Gli autori riportano esplicitamente che nei sistemi marginali la mancanza di pedigree e di dati di performance ha storicamente limitato le valutazioni genetiche; qui, invece, usano una matrice genomica (G) costruita da genotipi ottenuti con Illumina BovineHD (777k) per rendere possibile la valutazione e ragionare di ranking genetico anche in un contesto dove “la carta” non basta. Tradotto: se non hai genealogie solide, la genomica non è un optional. È spesso l’unico modo realistico per ricostruire connettività genetica e iniziare a fare valutazioni che non siano solo impressioni
Caso 3 — Quando i fenotipi sono pochi: la genomica non fa miracoli, ma ti fa partire e migliora ciò che hai
L’obiezione classica è questa: “Ok il pedigree… ma io ho pochi dati di performance. Niente controlli funzionali regolari, poche pesate, pochi rilievi: come faccio a selezionare?” Qui bisogna essere onesti: la genomica non crea fenotipi dal nulla. Però può fare due cose molto utili: rendere più solide le prime scelte e accorciare i tempi, perché ti dà informazioni di parentela vera e ti aiuta a collegare meglio gli animali tra allevamenti e tra anni.
Un esempio concreto arriva dalla razza ovina Rambouillet negli Stati Uniti. Gli autori dicono chiaramente che la selezione genomica, per quella razza, è ancora agli inizi. Eppure, anche con numeri non giganteschi, hanno mostrato che usare i genotipi (chip) insieme ai dati disponibili porta a indici almeno altrettanto affidabili di quelli basati solo su pedigree, e spesso più stabili (cioè meno estremi e meno distorti). Nel loro studio avevano circa 740 animali genotipizzati e qualche migliaio di misure per un carattere semplice come il peso a un anno: non un sistema perfetto, ma abbastanza per far vedere la direzione.
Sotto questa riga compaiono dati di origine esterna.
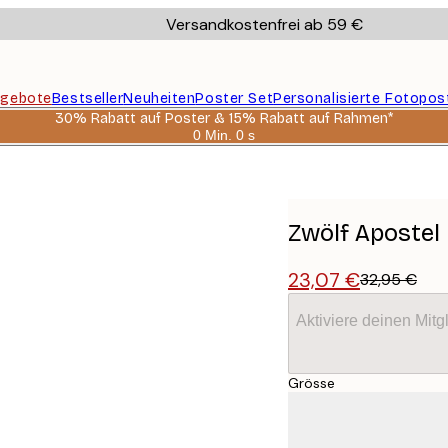
Versandkostenfrei ab 59 €
gebote
Bestseller
Neuheiten
Poster Set
Personalisierte Fotopos
30% Rabatt auf Poster & 15% Rabatt auf Rahmen*
0 Min.
0 s
Gültig
bis:
2026-
08-
06
Zwölf Apostel
23,07 €
32,95 €
Aktiviere deinen Mitg
Grösse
Questo è esattamente lo scenario di tante razze locali: pochi fenotipi, numeri contenuti, aziende frammentate. La lezione è chiara: la genomica non ti “regala” la selezione, ma ti permette di iniziare in modo più sensato, mentre costruisci anno dopo anno una banca dati fenotipica migliore.
E il punto finale, che vale come regola generale, è semplice: nelle popolazioni piccole il collo di bottiglia non è la tecnologia, è il numero di animali con fenotipo. Non a caso, lavori sulle small breeds insistono che la limitazione principale per fare vera selezione genomica è proprio la scarsità di animali misurati; quindi, la strategia migliore è partire con la genomica e in parallelo rendere più regolare (anche su pochi tratti chiave) la raccolta dei fenotipi.
Conclusioni
Alla fine, è tutto qui: se il pedigree è la mappa, il DNA è la bussola. I microsatelliti restano utili per casi singoli e urgenze, ma quando i numeri crescono (o quando i registri hanno buchi) gli SNP e i chip diventano la strada più solida: standardizzano, automatizzano e soprattutto aprono la porta alla valutazione genomica (GBLUP/ssGBLUP). Nelle razze piccole non è “tecnologia da ricchi”: è spesso l’unico modo realistico per partire bene, evitare errori costosi e costruire, anno dopo anno, una selezione che stia in piedi.